Why is Ketamine a must in the prehospital setting...
Ketamine Links below...
When used correctly this medication has huge benefits.
Ketamine Pharmacology and Dosing
Ketamine is a NMDA blocker and is able to provide a wide range of therapeutic effects. It also competes with opioid receptors and catecholamine receptors (inotropic and chronotropic effects).
Those who don't know what NMDA stands for: N-Methyld-D-asparatate receptor and is essentially a neurotransmitter and memory component.
Ketamine is metabolized in the liver.
Onset is very quick with IM 2-10 minutes- typical effects are witnessed at 2-3 minutes.
IV doses should be pushed slowly and/or accompanied by a benzo, preferably Versed.
All of Ketamine's abilities are not fully understood, however because it has very sympathomimetic properties and its dissociative properties allow many various uses.
Many anesthesia groups will try to simplify its properties to "a hallucenagenitc like propofol. " Don't fall into this idea. Ketamine has very potent sympathetic interactions while propofol has a parasympathetic dominance. Even though both target similar receptors, they do not have the same action mechanism. Ironically some anesthesia departments use the two together as Ketafol, an entirely different conversation at a different time.
"However, this shared belief is not referenced in the American College of Emergency Physicians’ guidelines for ketamine use in the ED, for instance, so it is not actually true. In fact, this misguided principle is based on data from the 1960s and 1970s that has been quoted for decades. - See more at: http://www.pharmacytimes.com/contributor/craig-cocchio-pharmd/2015/09/is-ketamine-really-sympathomimetic#sthash.WBSliuzu.dpuf"
Doses, tricks and critical concepts.
For agitation, violent, or delirium patients, it is widely accepted that IM doses should be 4-5mg/kg with many services selecting a standard 5mg/kg dose.
IV doses are much different. We see many places utilize 0.1-0.25-0.5 mg/kg for pain management. We also see many utilizing 1.5-2 mg/kg for RSI or procedural sedation.
Sick patients or Septic patients should have considerations on dosing.
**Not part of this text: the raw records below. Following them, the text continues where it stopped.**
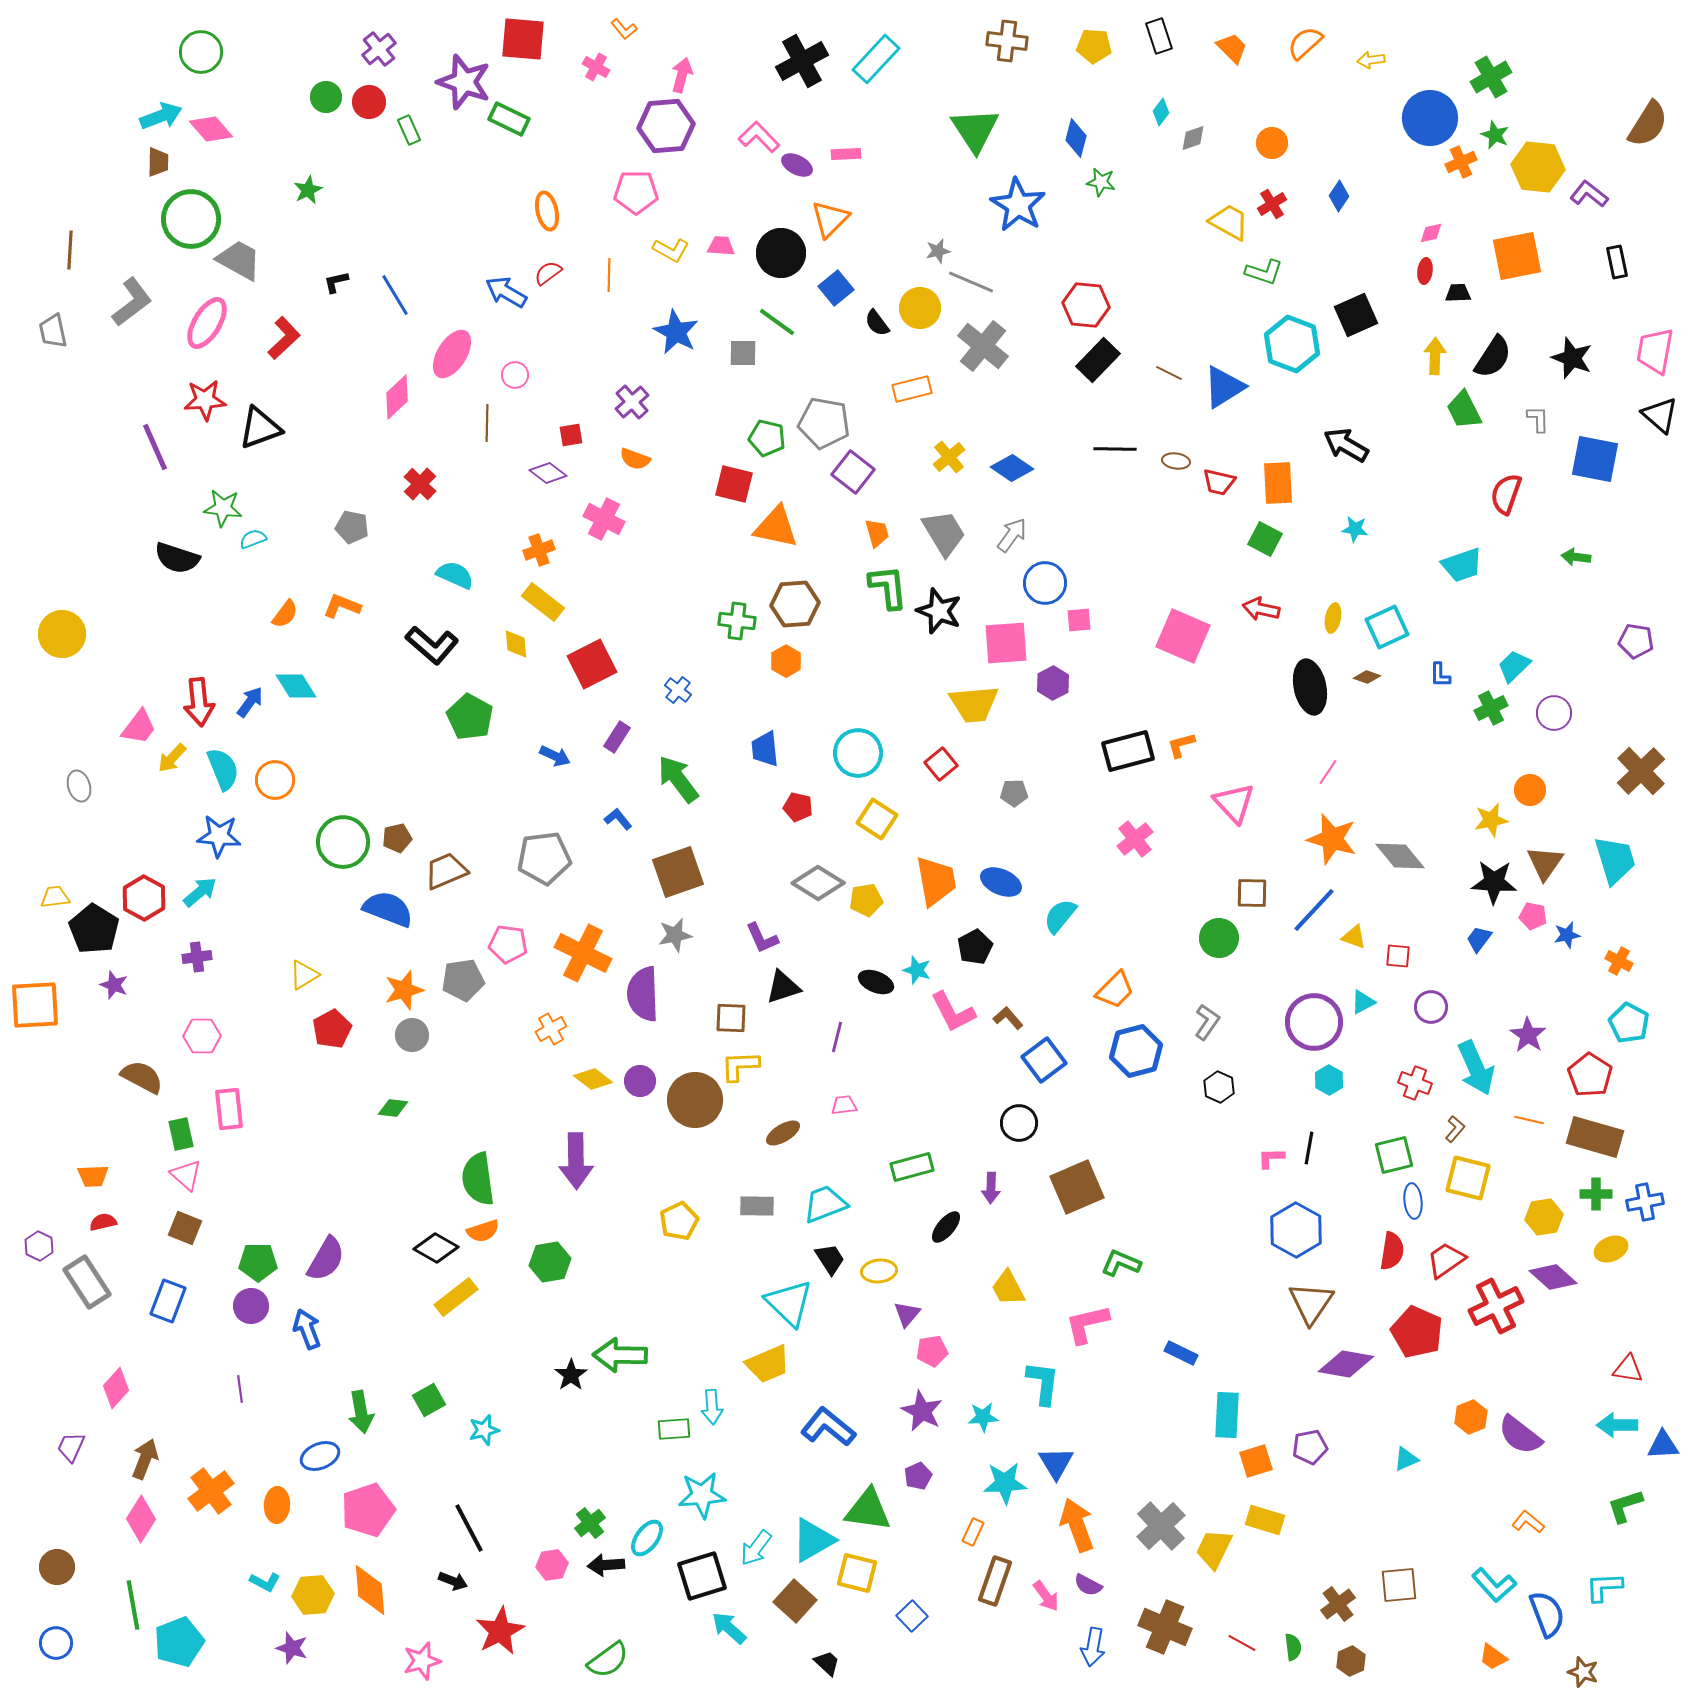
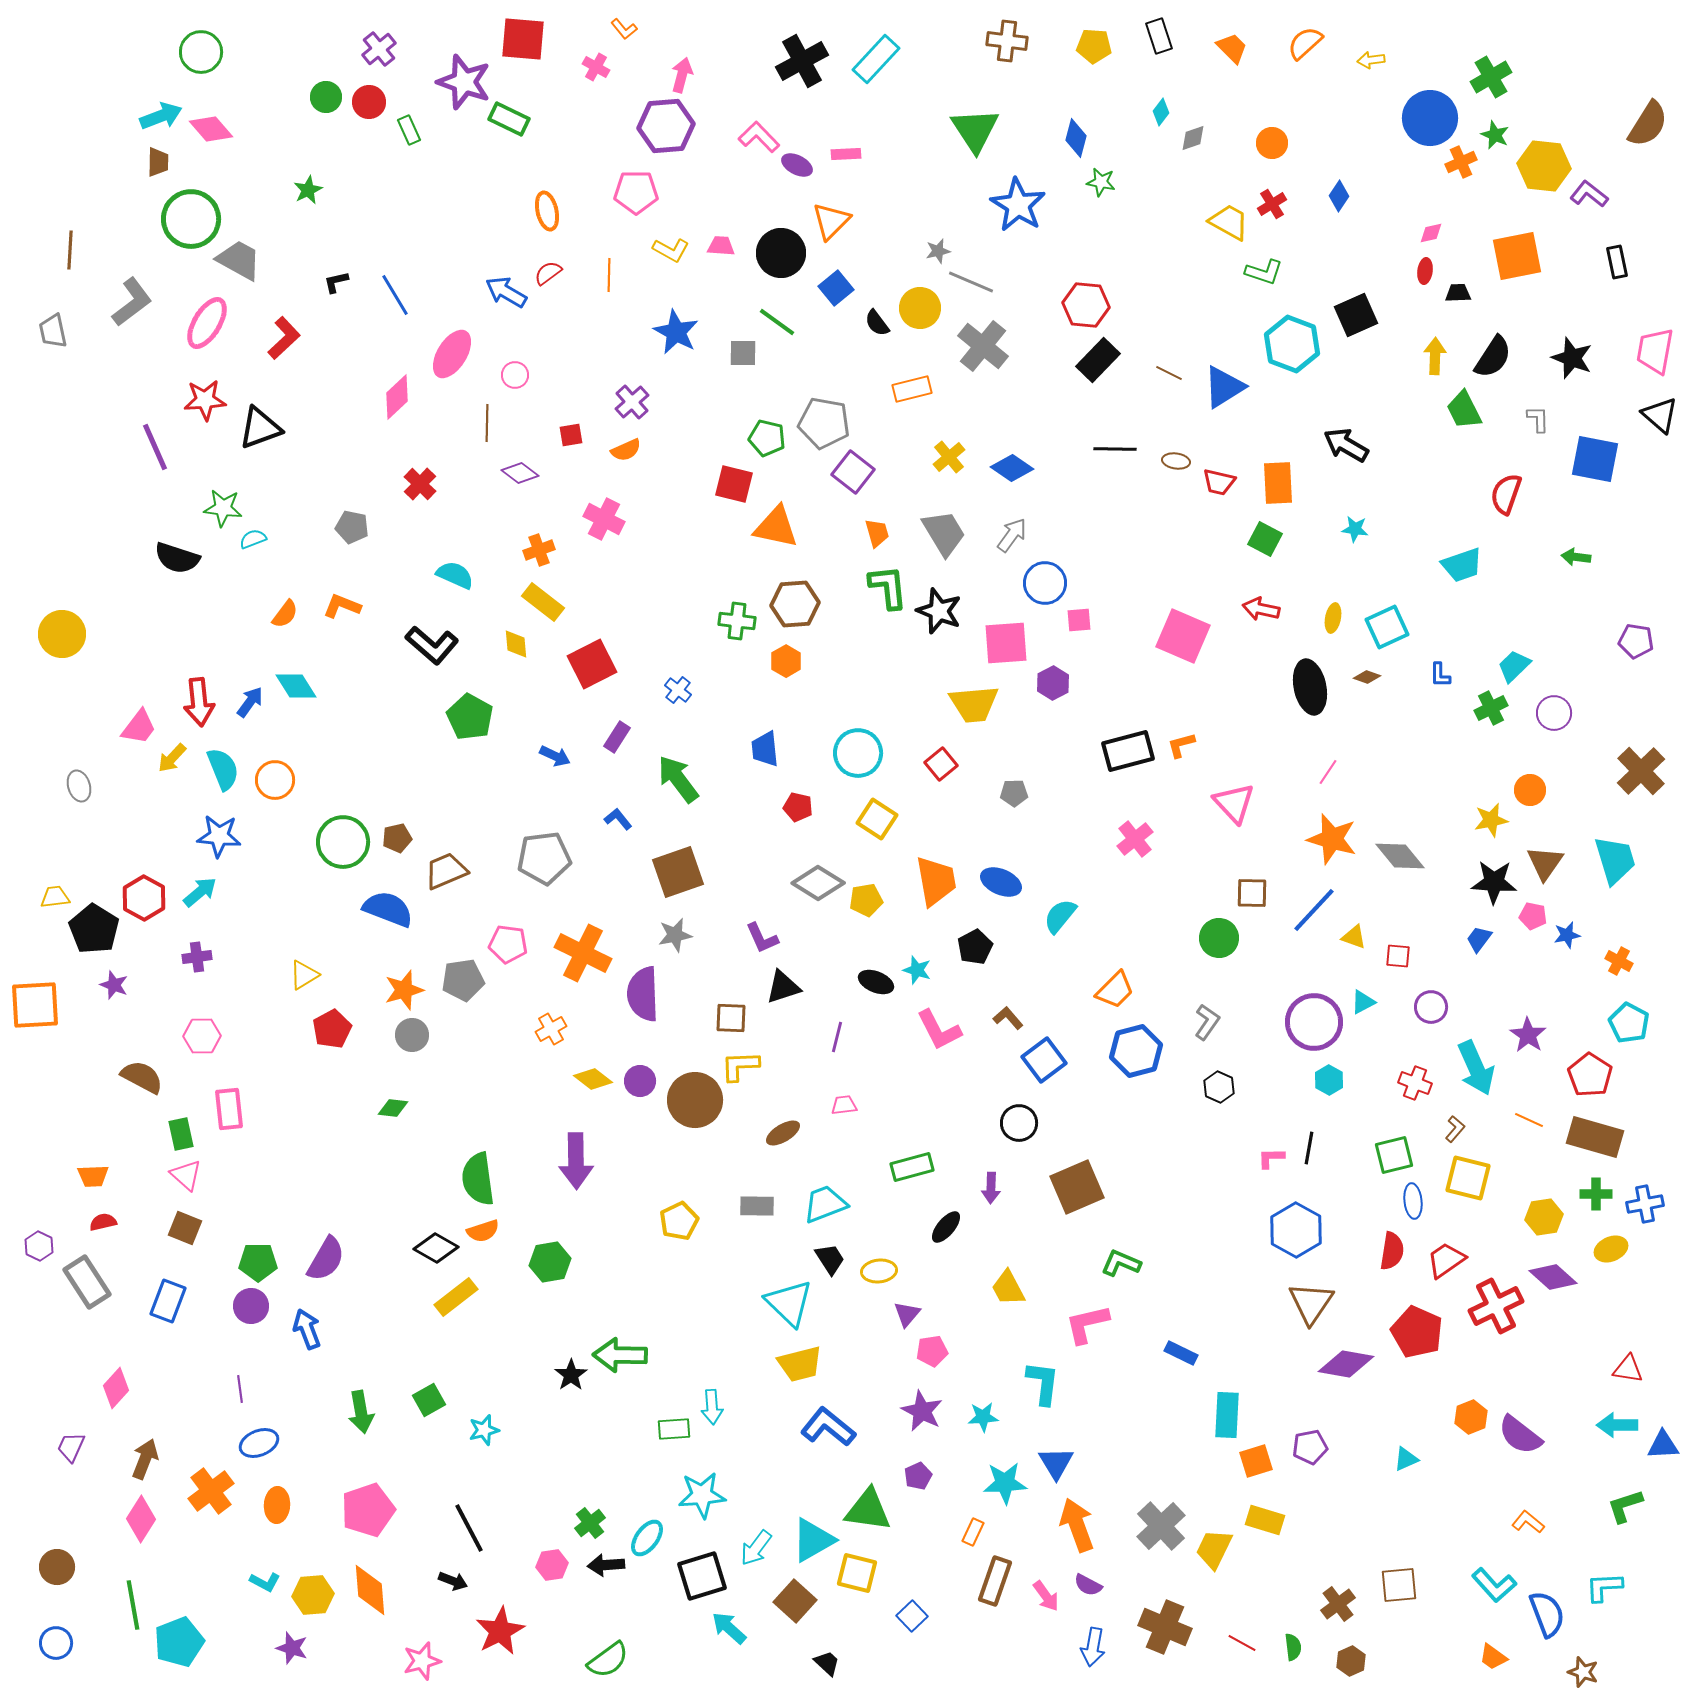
yellow hexagon at (1538, 167): moved 6 px right, 1 px up
orange triangle at (830, 219): moved 1 px right, 2 px down
orange semicircle at (635, 459): moved 9 px left, 9 px up; rotated 44 degrees counterclockwise
purple diamond at (548, 473): moved 28 px left
pink L-shape at (953, 1012): moved 14 px left, 18 px down
orange line at (1529, 1120): rotated 12 degrees clockwise
blue cross at (1645, 1202): moved 2 px down
yellow trapezoid at (768, 1364): moved 32 px right; rotated 9 degrees clockwise
blue ellipse at (320, 1456): moved 61 px left, 13 px up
It is expected that 12% of patients with have hallucinations or an emergence reaction - it is in good practice to sedate the patient with a benzo after initial sedation typically before they wake or stir. I will say I often give a milligram or 2 of versed just as they start to move out of sedation. Or when sedating for RSI, once they are under I will follow with more ketamine or benzo's. I try to never allow a patient to wake from sedation for RSI, without consulting an MD or recievining facility.
In the USA Ketamine is a Pregnancy Class C drug. However it still recognized in some circles as a class X. It should be noted that other countries and some current studies are re-analizing the effects in pregnant women. It is always best to consult an MD for use of any medication in pregnant women.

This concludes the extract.